Leo terkekeh kecil, tubuhnya yang mungil namun sudah sedikit berisi akibat permainan tangannya yang nakal membuat kejantanannya terasa tegak. "Kamu harus bertanggung jawab," ucapnya yang dengan cepat langsung menghampiri Felia. Ia mengunci tubuh wanitanya tepat di tembok, kedua tangannya menjadi alat supaya Felia tidak bisa berkutik.

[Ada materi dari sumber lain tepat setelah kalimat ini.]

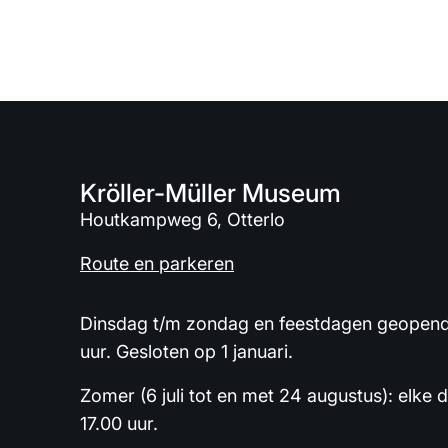
Kröller-Müller Museum
Houtkampweg 6, Otterlo
Route en parkeren
Dinsdag t/m zondag en feestdagen geopend 
uur. Gesloten op 1 januari.
Zomer (6 juli tot en met 24 augustus): elke 
17.00 uur.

Sedangkan Felia? wanita itu kini sedang meneguk salivanya susah payah. Entah kenapa ia bodoh, namun dirinya tidak suka memakai handuk orang lain akibatnya hanya ada handuk kecil yang bahkan tidak bisa menutupi seluruh tubuhnya. Ia niatnya memang ingin mandi sebelum tidur karena acara Hollywood yang ditontonnya sudah selesai, ternyata malah diposisikan pada situasi panas seperti ini.
"Bertanggung jawab untuk apa, Tuan?" tanyanya dengan nada suara yang sangat lugu.
Leo menciumi seluruh permukaan wajah Felia, lalu menarik tangan wanita itu untuk menggenggam langsung benda perkasa miliknya yang sudah menegang. "Adik ku," lirihnya sedikit mendesah saat jemari lentik Felia mendarat di sana.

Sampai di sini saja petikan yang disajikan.